Bugatti Veyron 16.4 Super Sport, Veyron’un çıkacak son modeli olmanın yanı sıra Haziran ayında Volkswagen’in Ehra-Lessein test pistinde rekor kırarak “dünyanın en hızlı üretim otomobili” unvanını ele geçiren otomobilin de yol versiyonu.
Koyu mavi karbon fiber gövde etkileyici
|
Otomobil 431,072 km/s azami hıza çıkmayı başardı, fakat üretim versiyonunda “lastikleri korumak" amacıyla hız 415km/s ile sınırlanacak. Bugatti bu azami hız sınırlaması haricinde Super Sport’un geri kalanının dünya rekoru kıran otomobille aynı olacağını söylüyor.
Bugatti, Super Sport’un ilk olarak 2005’te piyasaya sürülen 1001 beygir gücündeki klasik Veyron’un sürekli geliştirilmesinin sonucu olduğunu belirtiyor.
Hız rekoru kıran modelin renk kombinasyonu. Sadece 5 adet üretilmiş...
|
Super Sport’un 8.0 litrelik 16 silindirli motorunun gücü daha büyük turbo beslemeler ve ara soğutucular sayesinde 1200 bg’ye, torku da 1500 Nm’ye çıkmış; şasinin ekstra güç ve hızla baş edebilmesi için kapsamlı bir şekilde modifiye edilmesi gerekmiş.
Modelin üretimi sonbaharda başlayacak ve yalnızca 40 adetle sınırlı olacak. Bugatti Veyron’un 300 adetlik üretiminin 260’ı için sipariş aldı; Super Sport modelleri de üretimin geri kalanı olacak.
Türünün tek örneğini isteyenlere…
Modifiye firması Mansory, rakiplerinden farklı olarak motor gücü yerine estetiğe odaklanmış bir şirket; çok kaliteli olan otomobilleri türünün tek örneği haline getirmesi ile ünlü. İşte Bugatti’ye Mansory yorumu.

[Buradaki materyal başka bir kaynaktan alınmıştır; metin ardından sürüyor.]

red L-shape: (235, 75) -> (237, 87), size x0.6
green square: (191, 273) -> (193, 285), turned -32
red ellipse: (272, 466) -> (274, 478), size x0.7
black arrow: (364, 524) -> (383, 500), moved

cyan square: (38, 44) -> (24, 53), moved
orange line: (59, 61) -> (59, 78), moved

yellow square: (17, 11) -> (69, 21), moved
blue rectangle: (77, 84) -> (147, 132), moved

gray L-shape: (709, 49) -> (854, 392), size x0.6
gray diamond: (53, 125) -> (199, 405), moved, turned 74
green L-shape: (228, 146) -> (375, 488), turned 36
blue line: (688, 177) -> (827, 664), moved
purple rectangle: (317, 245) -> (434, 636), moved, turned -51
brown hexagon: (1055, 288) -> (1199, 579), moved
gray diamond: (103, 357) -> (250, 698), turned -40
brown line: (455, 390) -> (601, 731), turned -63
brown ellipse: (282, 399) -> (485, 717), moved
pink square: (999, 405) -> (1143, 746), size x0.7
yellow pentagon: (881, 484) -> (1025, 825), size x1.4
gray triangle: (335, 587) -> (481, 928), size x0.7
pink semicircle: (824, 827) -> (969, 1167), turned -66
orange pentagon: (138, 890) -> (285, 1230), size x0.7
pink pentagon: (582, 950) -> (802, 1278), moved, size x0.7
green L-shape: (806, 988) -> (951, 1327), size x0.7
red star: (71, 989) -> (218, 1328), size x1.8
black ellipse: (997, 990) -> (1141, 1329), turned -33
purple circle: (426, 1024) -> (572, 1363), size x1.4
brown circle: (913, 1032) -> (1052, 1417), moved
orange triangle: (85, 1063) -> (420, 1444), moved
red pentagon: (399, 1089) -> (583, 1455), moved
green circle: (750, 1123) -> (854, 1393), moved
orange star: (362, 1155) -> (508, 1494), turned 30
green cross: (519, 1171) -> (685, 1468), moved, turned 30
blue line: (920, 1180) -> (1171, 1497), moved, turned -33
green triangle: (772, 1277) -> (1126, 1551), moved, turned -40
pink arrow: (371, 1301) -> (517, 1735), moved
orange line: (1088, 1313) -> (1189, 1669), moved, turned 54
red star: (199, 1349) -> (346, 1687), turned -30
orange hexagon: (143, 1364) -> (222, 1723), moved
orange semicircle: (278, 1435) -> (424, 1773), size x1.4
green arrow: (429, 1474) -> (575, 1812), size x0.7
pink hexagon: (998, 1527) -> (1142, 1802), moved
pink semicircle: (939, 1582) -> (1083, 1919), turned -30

Mansory Bugatti Veyron Linea Vincero d'Oro
|
“Standart”! Bugatti Veyron’a göre ön tarafında farklı bir tarz, yanlarda daha geniş hava girişleri, altın renginde parçalar ve LED aydınlatma dikkat çekiyor. Kabin ise, egzotik malzemeler ile kaplanmış altın rengi ile öne çıkıyor. İsteğe göre değişen renklere sahip “mood lighting – mod ışıklandırması” , altın renginin etkisi artırmak için kullanılabiliyor…
Mansory'nin kabin yorumu...
|
Kısaca Bugatti…
İsim hakkı 1998 yılında bugünkü sahibi Volkswagen’e geçene kadar Bugatti markası çok fırtınalı dönemler geçirdi. Kaynaklarda “eksantrik dahi” olarak tanımlanan İtalyan göçmen Ettore Bugatti, 1909 yılında, o zamanlar Almanya topraklarında olan, Fransanın Molsheim şehrinde efsane markanın fabrikasını kurar. Kısa sürede otomobil mühendisliğindeki dehası sayesinde, otomobil yarışlarında zaferden zafere koşar. Başarılı yarış otomobilleri ve yüksek kalitede yol otomobilleri ile ün yapar. Ancak zor geçen savaş yılları ve Ettore’nin büyük oğlunun bir test sırasında kendisinin de 1947 yılında vefat etmesinden sonra, marka 1987 yılında İtalyan bir girişimci tarafından satın alınıncaya kadar farklı ellerde çok varlık gösteremez.
Yeni sahibi ile 1991 yılında, EB110 modeli etkileyici ve markaya yakışır bir geri dönüşü gerçekleştirir. Ancak parlak yıllar kısa sürer; 1995 yılında şirket yanlış stratejileri nedeniyle batar. Markanın yıldızının tekrar parlaması için Volkswagen tarafından satın alınması gerekmektedir.